Sri Lanka's Democratic Dictatorship
The democratically elected 'dictatorial' government of Sri Lanka fears media the most - The Island Online. I provide the full text of the article below:
What do democratically elected ‘dictatorial’ governments of Sri Lanka fear most- THE MEDIA! If that is not so, why would the government want to resume a tough nanny service, also known as the Press Council, to supervise the media?
In 1973 the Sri Lanka Press Council laws were enacted during the SLFP regime under the premiership of Sirimavo Bandaranaike and in 1974 the Lake House group of newspapers was nationalised and the Gunasena newspaper Group sealed.
1977 saw the turning point for the expansion of the media in this country under the UNP regime with the country’s first Executive President J. R. Jayewardene at the helm. New privately owned newspapers appeared on the news-stands. The muzzled Gunasena newspaper Group was revived and it survived for as long as commercial realities made that possible.
Television was pioneered in Sri Lanka with ITN (Independent Television Network) becoming the first TV station in Sri Lanka. Next came the SLRC, (Sri Lanka Rupavahini Corporation) in 1982 gifted by Japan to the people of Sri Lanka. An earlier offer by Japan was turned down by Prime Minister Dudley Senanayake.
With the exception of Presidents D. B. Wijetunge and J. R. Jayewardene with the latter handling the media in his own ‘foxy’ way, all others have regarded the free media as some sort of threat and therefore to be subdued by any means possible.
I joined the state television Rupavahini in 1988 as a trainee of many hats during the latter stages of JRJ’s tenure as President. Then came the rot in 1989 with Ranasinghe Premadasa becoming the second Executive President of Sri Lanka. Up until then, our state television station Rupavahini was manned by the crème de la crème of professionals at all levels. The rot brought in political stooges, yes-men of politicians et al.
Of the privately owned newspaper groups, the Upali newspapers was one that suffered the most during the Premadasa regime. The Island Editorial of 3rd May, 2008 recalls: "He sent us on a journey through hell, to say the least. His day would begin with a tirade against us and he did everything possible to send us out of business.
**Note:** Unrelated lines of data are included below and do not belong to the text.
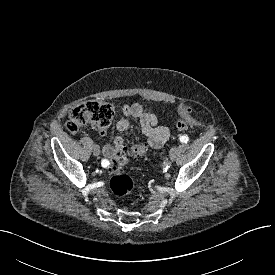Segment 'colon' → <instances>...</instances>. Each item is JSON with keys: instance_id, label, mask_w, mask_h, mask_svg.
I'll list each match as a JSON object with an SVG mask.
<instances>
[{"instance_id": "colon-1", "label": "colon", "mask_w": 275, "mask_h": 275, "mask_svg": "<svg viewBox=\"0 0 275 275\" xmlns=\"http://www.w3.org/2000/svg\"><path fill=\"white\" fill-rule=\"evenodd\" d=\"M114 117L113 106L101 100H87L73 107L68 115L66 128L71 133H77L82 126L88 123L96 125L100 131H105L111 124ZM192 121V109L188 105L179 107V119L176 126L179 130L187 129ZM143 145L133 147L131 153L134 156H143L145 154ZM127 164L126 156L114 159L109 167L111 174L110 190L114 197L121 198L133 190L132 179L124 173Z\"/></svg>"}]
</instances>
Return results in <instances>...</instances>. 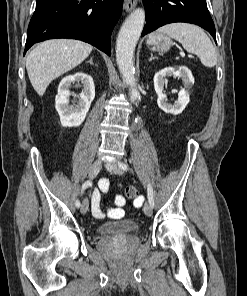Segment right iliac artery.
<instances>
[{"label":"right iliac artery","mask_w":247,"mask_h":296,"mask_svg":"<svg viewBox=\"0 0 247 296\" xmlns=\"http://www.w3.org/2000/svg\"><path fill=\"white\" fill-rule=\"evenodd\" d=\"M91 184H92V183H91V181H89V180L86 181V182H84L83 185H82V191L85 190L86 188H88L89 186H91ZM75 205H76L77 208H79L80 205H81V204H80V201L77 200L76 203H75Z\"/></svg>","instance_id":"1"}]
</instances>
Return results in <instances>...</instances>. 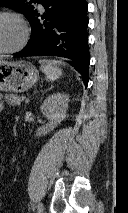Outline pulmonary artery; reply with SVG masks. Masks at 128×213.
I'll list each match as a JSON object with an SVG mask.
<instances>
[{"label": "pulmonary artery", "instance_id": "obj_1", "mask_svg": "<svg viewBox=\"0 0 128 213\" xmlns=\"http://www.w3.org/2000/svg\"><path fill=\"white\" fill-rule=\"evenodd\" d=\"M39 8H42V5L39 4Z\"/></svg>", "mask_w": 128, "mask_h": 213}]
</instances>
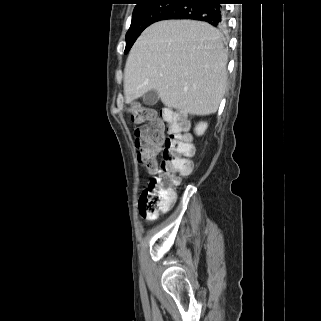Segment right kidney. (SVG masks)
Masks as SVG:
<instances>
[{"label":"right kidney","mask_w":321,"mask_h":321,"mask_svg":"<svg viewBox=\"0 0 321 321\" xmlns=\"http://www.w3.org/2000/svg\"><path fill=\"white\" fill-rule=\"evenodd\" d=\"M206 129H207V123L201 122L196 126L195 132L197 135L200 136L204 134Z\"/></svg>","instance_id":"obj_1"}]
</instances>
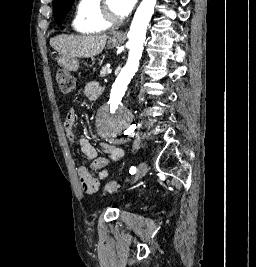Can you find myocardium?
<instances>
[{"instance_id":"obj_1","label":"myocardium","mask_w":256,"mask_h":267,"mask_svg":"<svg viewBox=\"0 0 256 267\" xmlns=\"http://www.w3.org/2000/svg\"><path fill=\"white\" fill-rule=\"evenodd\" d=\"M113 0H103V7L101 11V24L103 26L104 31H107L111 29L114 25H110V19H111V14H110V2Z\"/></svg>"}]
</instances>
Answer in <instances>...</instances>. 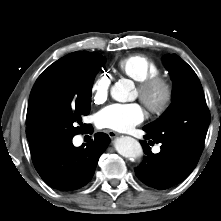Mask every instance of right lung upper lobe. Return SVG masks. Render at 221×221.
<instances>
[{
	"label": "right lung upper lobe",
	"mask_w": 221,
	"mask_h": 221,
	"mask_svg": "<svg viewBox=\"0 0 221 221\" xmlns=\"http://www.w3.org/2000/svg\"><path fill=\"white\" fill-rule=\"evenodd\" d=\"M93 52H82V51H77V52H73L70 53L66 56H64L63 58L59 59L58 61H56L55 63H53L52 65H50L43 73H47L49 71H52L53 69L60 67L62 65L68 64V63H72L75 62L77 60H80L86 56H88L89 54H91Z\"/></svg>",
	"instance_id": "obj_1"
}]
</instances>
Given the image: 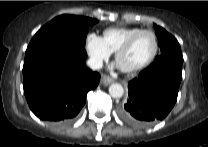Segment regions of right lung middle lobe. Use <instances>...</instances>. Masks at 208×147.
Here are the masks:
<instances>
[{"instance_id":"obj_1","label":"right lung middle lobe","mask_w":208,"mask_h":147,"mask_svg":"<svg viewBox=\"0 0 208 147\" xmlns=\"http://www.w3.org/2000/svg\"><path fill=\"white\" fill-rule=\"evenodd\" d=\"M95 23H97L96 19L64 14L54 18L40 28V30L30 41V44L46 40L57 35H66L85 45V39L89 28Z\"/></svg>"}]
</instances>
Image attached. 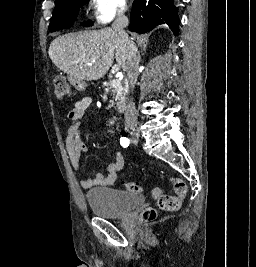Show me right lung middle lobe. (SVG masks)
Wrapping results in <instances>:
<instances>
[{
  "label": "right lung middle lobe",
  "mask_w": 256,
  "mask_h": 267,
  "mask_svg": "<svg viewBox=\"0 0 256 267\" xmlns=\"http://www.w3.org/2000/svg\"><path fill=\"white\" fill-rule=\"evenodd\" d=\"M89 0H60L56 1L53 16L50 20L49 30L58 31L73 25L81 5ZM89 25V23H84Z\"/></svg>",
  "instance_id": "right-lung-middle-lobe-1"
}]
</instances>
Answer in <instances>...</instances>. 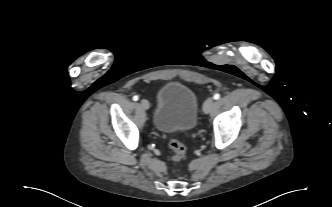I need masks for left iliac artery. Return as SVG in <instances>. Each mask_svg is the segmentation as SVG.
<instances>
[{
    "label": "left iliac artery",
    "mask_w": 332,
    "mask_h": 207,
    "mask_svg": "<svg viewBox=\"0 0 332 207\" xmlns=\"http://www.w3.org/2000/svg\"><path fill=\"white\" fill-rule=\"evenodd\" d=\"M213 98H214L215 100H218V99L220 98V94L216 93V94L213 96Z\"/></svg>",
    "instance_id": "obj_1"
}]
</instances>
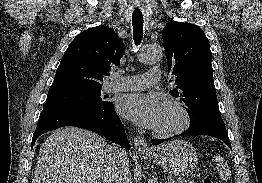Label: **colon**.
Here are the masks:
<instances>
[{
    "label": "colon",
    "mask_w": 262,
    "mask_h": 183,
    "mask_svg": "<svg viewBox=\"0 0 262 183\" xmlns=\"http://www.w3.org/2000/svg\"><path fill=\"white\" fill-rule=\"evenodd\" d=\"M202 183H216V182L210 177H205Z\"/></svg>",
    "instance_id": "colon-1"
}]
</instances>
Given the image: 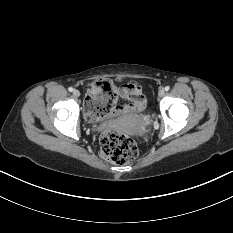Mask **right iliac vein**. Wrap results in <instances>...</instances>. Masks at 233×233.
Masks as SVG:
<instances>
[{
    "label": "right iliac vein",
    "instance_id": "obj_1",
    "mask_svg": "<svg viewBox=\"0 0 233 233\" xmlns=\"http://www.w3.org/2000/svg\"><path fill=\"white\" fill-rule=\"evenodd\" d=\"M73 95H74L75 97H79V96H80L79 90H74V91H73Z\"/></svg>",
    "mask_w": 233,
    "mask_h": 233
}]
</instances>
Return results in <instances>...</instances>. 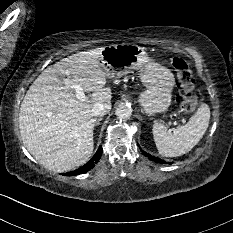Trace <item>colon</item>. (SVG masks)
Returning a JSON list of instances; mask_svg holds the SVG:
<instances>
[{
	"label": "colon",
	"instance_id": "colon-1",
	"mask_svg": "<svg viewBox=\"0 0 233 233\" xmlns=\"http://www.w3.org/2000/svg\"><path fill=\"white\" fill-rule=\"evenodd\" d=\"M171 65L179 82L177 102L184 112L191 113L195 111L198 105V100L193 94L194 78L192 71L187 62L181 57H173Z\"/></svg>",
	"mask_w": 233,
	"mask_h": 233
}]
</instances>
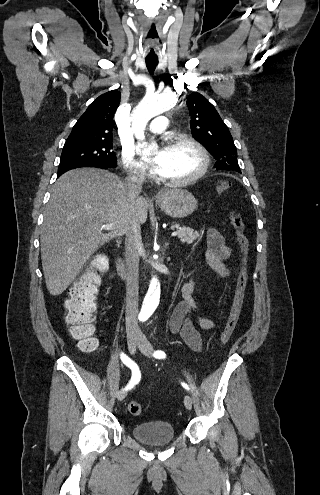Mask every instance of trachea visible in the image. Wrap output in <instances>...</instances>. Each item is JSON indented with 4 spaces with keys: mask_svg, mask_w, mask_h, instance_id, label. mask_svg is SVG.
I'll list each match as a JSON object with an SVG mask.
<instances>
[{
    "mask_svg": "<svg viewBox=\"0 0 320 495\" xmlns=\"http://www.w3.org/2000/svg\"><path fill=\"white\" fill-rule=\"evenodd\" d=\"M157 64H158L157 60H146V66L148 68V71L151 73L154 72Z\"/></svg>",
    "mask_w": 320,
    "mask_h": 495,
    "instance_id": "3493384b",
    "label": "trachea"
}]
</instances>
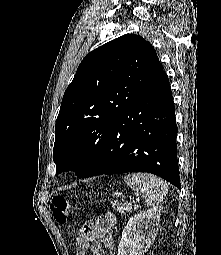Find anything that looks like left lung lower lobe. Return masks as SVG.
<instances>
[{
	"instance_id": "left-lung-lower-lobe-1",
	"label": "left lung lower lobe",
	"mask_w": 221,
	"mask_h": 255,
	"mask_svg": "<svg viewBox=\"0 0 221 255\" xmlns=\"http://www.w3.org/2000/svg\"><path fill=\"white\" fill-rule=\"evenodd\" d=\"M177 126L164 71L115 121L107 143L81 178L148 172L180 189Z\"/></svg>"
}]
</instances>
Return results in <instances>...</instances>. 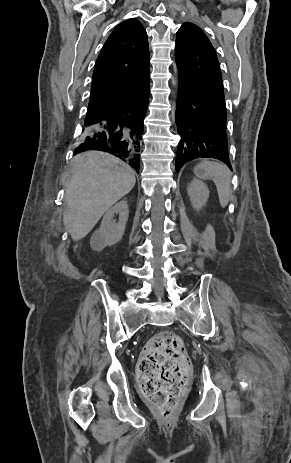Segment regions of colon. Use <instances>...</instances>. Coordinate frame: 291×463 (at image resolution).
<instances>
[{
    "instance_id": "obj_1",
    "label": "colon",
    "mask_w": 291,
    "mask_h": 463,
    "mask_svg": "<svg viewBox=\"0 0 291 463\" xmlns=\"http://www.w3.org/2000/svg\"><path fill=\"white\" fill-rule=\"evenodd\" d=\"M190 373L182 339L164 331L155 335L144 348L138 362L141 391L159 407L167 419Z\"/></svg>"
}]
</instances>
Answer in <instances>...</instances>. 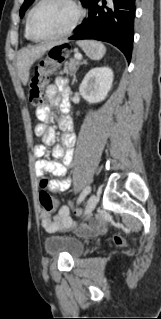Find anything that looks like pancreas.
Listing matches in <instances>:
<instances>
[{
  "instance_id": "pancreas-1",
  "label": "pancreas",
  "mask_w": 161,
  "mask_h": 319,
  "mask_svg": "<svg viewBox=\"0 0 161 319\" xmlns=\"http://www.w3.org/2000/svg\"><path fill=\"white\" fill-rule=\"evenodd\" d=\"M80 62L77 59H70L64 66L63 73L67 75H75L77 71V67H79Z\"/></svg>"
}]
</instances>
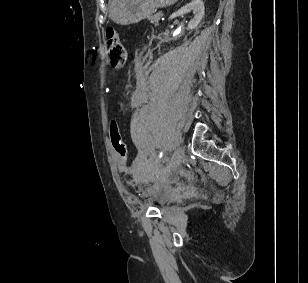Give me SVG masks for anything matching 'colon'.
<instances>
[{
    "label": "colon",
    "mask_w": 308,
    "mask_h": 283,
    "mask_svg": "<svg viewBox=\"0 0 308 283\" xmlns=\"http://www.w3.org/2000/svg\"><path fill=\"white\" fill-rule=\"evenodd\" d=\"M106 39L111 65L117 68L122 67L126 62L127 55L119 33L114 28H108L106 30ZM109 135L114 151L125 162L128 153L127 146L122 137L119 124L115 120L110 122Z\"/></svg>",
    "instance_id": "obj_1"
}]
</instances>
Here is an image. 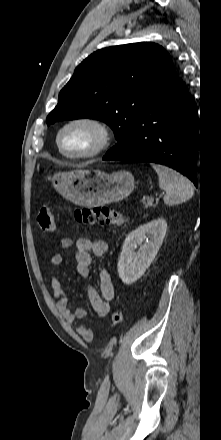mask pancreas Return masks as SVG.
Instances as JSON below:
<instances>
[{
    "label": "pancreas",
    "mask_w": 221,
    "mask_h": 440,
    "mask_svg": "<svg viewBox=\"0 0 221 440\" xmlns=\"http://www.w3.org/2000/svg\"><path fill=\"white\" fill-rule=\"evenodd\" d=\"M157 203L154 204L152 199H148L147 202H144V207L145 208H154L156 207Z\"/></svg>",
    "instance_id": "obj_1"
}]
</instances>
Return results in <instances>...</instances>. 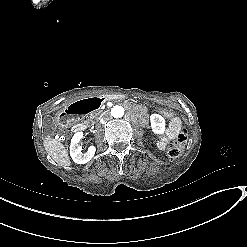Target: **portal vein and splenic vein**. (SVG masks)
Returning <instances> with one entry per match:
<instances>
[{"mask_svg":"<svg viewBox=\"0 0 247 247\" xmlns=\"http://www.w3.org/2000/svg\"><path fill=\"white\" fill-rule=\"evenodd\" d=\"M101 109H106V106H101Z\"/></svg>","mask_w":247,"mask_h":247,"instance_id":"18ae733b","label":"portal vein and splenic vein"}]
</instances>
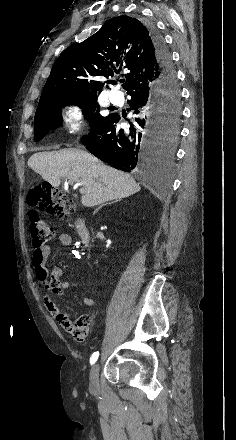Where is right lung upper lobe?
Instances as JSON below:
<instances>
[{
	"mask_svg": "<svg viewBox=\"0 0 236 440\" xmlns=\"http://www.w3.org/2000/svg\"><path fill=\"white\" fill-rule=\"evenodd\" d=\"M122 70L127 93L154 84L160 76L148 28L128 16L110 19L85 41L66 48L52 67L40 101L56 95L97 94L104 86L100 77H114Z\"/></svg>",
	"mask_w": 236,
	"mask_h": 440,
	"instance_id": "right-lung-upper-lobe-1",
	"label": "right lung upper lobe"
}]
</instances>
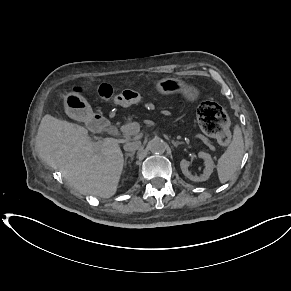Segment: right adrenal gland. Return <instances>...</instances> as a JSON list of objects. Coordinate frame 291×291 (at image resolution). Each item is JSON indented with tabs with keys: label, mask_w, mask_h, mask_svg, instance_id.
<instances>
[{
	"label": "right adrenal gland",
	"mask_w": 291,
	"mask_h": 291,
	"mask_svg": "<svg viewBox=\"0 0 291 291\" xmlns=\"http://www.w3.org/2000/svg\"><path fill=\"white\" fill-rule=\"evenodd\" d=\"M134 154H135V152H131V153H126V154H125V159H124V164H125V165L127 164V159H128V157H130L131 161L134 160Z\"/></svg>",
	"instance_id": "2a0ac1e0"
}]
</instances>
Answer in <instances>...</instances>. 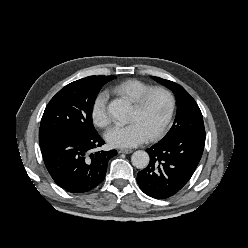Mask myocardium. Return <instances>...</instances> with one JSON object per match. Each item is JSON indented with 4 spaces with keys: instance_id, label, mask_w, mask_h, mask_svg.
I'll return each mask as SVG.
<instances>
[{
    "instance_id": "1",
    "label": "myocardium",
    "mask_w": 248,
    "mask_h": 248,
    "mask_svg": "<svg viewBox=\"0 0 248 248\" xmlns=\"http://www.w3.org/2000/svg\"><path fill=\"white\" fill-rule=\"evenodd\" d=\"M155 93H162L166 96L168 100V112L160 126L152 134L149 135V138L152 140L158 138L166 131L173 120L176 110V101L173 93L169 89L162 86L152 87L147 90L134 102V107L138 110H142L146 106L150 97Z\"/></svg>"
}]
</instances>
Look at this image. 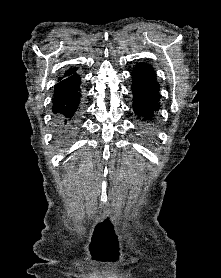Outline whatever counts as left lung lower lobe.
Instances as JSON below:
<instances>
[{
	"label": "left lung lower lobe",
	"mask_w": 221,
	"mask_h": 278,
	"mask_svg": "<svg viewBox=\"0 0 221 278\" xmlns=\"http://www.w3.org/2000/svg\"><path fill=\"white\" fill-rule=\"evenodd\" d=\"M133 110L143 125H153L160 109L159 83L152 66L138 63L132 71Z\"/></svg>",
	"instance_id": "0a47b994"
}]
</instances>
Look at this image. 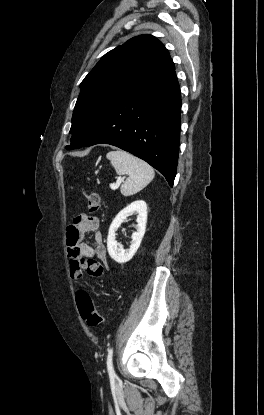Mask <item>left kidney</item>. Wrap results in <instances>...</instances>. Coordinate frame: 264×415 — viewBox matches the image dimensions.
I'll list each match as a JSON object with an SVG mask.
<instances>
[{
  "label": "left kidney",
  "mask_w": 264,
  "mask_h": 415,
  "mask_svg": "<svg viewBox=\"0 0 264 415\" xmlns=\"http://www.w3.org/2000/svg\"><path fill=\"white\" fill-rule=\"evenodd\" d=\"M137 213L136 232L132 234V242L129 249L124 250L116 241V231L120 225L134 213ZM147 223V205L143 200H137L121 210L110 225L107 237V249L110 257L118 263H126L137 252L145 234Z\"/></svg>",
  "instance_id": "5707ae66"
}]
</instances>
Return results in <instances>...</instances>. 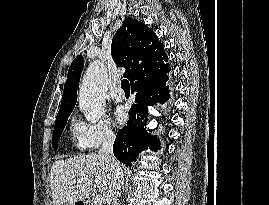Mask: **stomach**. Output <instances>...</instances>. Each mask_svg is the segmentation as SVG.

We have reliable information that during the late 1980s, some members of his government conspired to destroy our press with a rocket attack, which was later abandoned due to strong protests from the late Minister Ranjan Wijeratne".
The Editorial goes on to state that journalists were harassed and assaulted on numerous occasions during the Premadasa regime. In 1992, UNP goons set upon a group of journalists covering a DUNF protest opposite the Fort Railway Station. Cameras were smashed and the media men were assaulted with bicycle chains and clubs. Some of them were pistol-whipped. When they went to the Fort Police to lodge a complaint, the OIC had the temerity to tell them that the police station had been closed! Later adding insult to injury, the then Prime Minister and Deputy Defence Minister D. B. Wijetunga audaciously claimed the journalists had been attacked by irate train commuters who had been disturbed by the protest in question. This prompted The Island newspaper to ask whether ordinary passengers carried pistols, bicycle chains and clubs on their way to work!"
It was also during President Premadasa’s tenure that Richard de Zoysa was abducted and assassinated. Richard was an internationally renowned journalist, author, actor and a human rights activist and his murder sent shock waves thought the country and beyond.
When President Chandrika Bandaranaike Kumaratunge took over the reins of Executive Presidency, she sought refuge under the Penal Code and Press Council Law of criminal defamation. But there were no white vans that abducted, tortured and killed journalists.
However today, the ‘Fourth Estate’ of Sri Lanka is facing one of its greatest challenges. It’s no secret that there are many masquerading as ‘journalists’, who are on the pay-roll of ‘some’ with certain powers and hidden agendas who want their opinions voiced via the media, especially the print media.
These ‘Journalists’ put words into the mouths of their interviewees, to obtain answers to suit the agendas of ‘some’, with obvious vested interests.
These are the scoundrels that a democratic government must take to task and root out the cancer they are spreading.
In conclusion, what is the lesser evil Sri Lanka’s Fourth Estate is faced with today? Is it the reactivation of the Press Council law that gives powers to fine and imprison journalists and publishers, or to be abducted, tortured and or killed? Is this really a choice?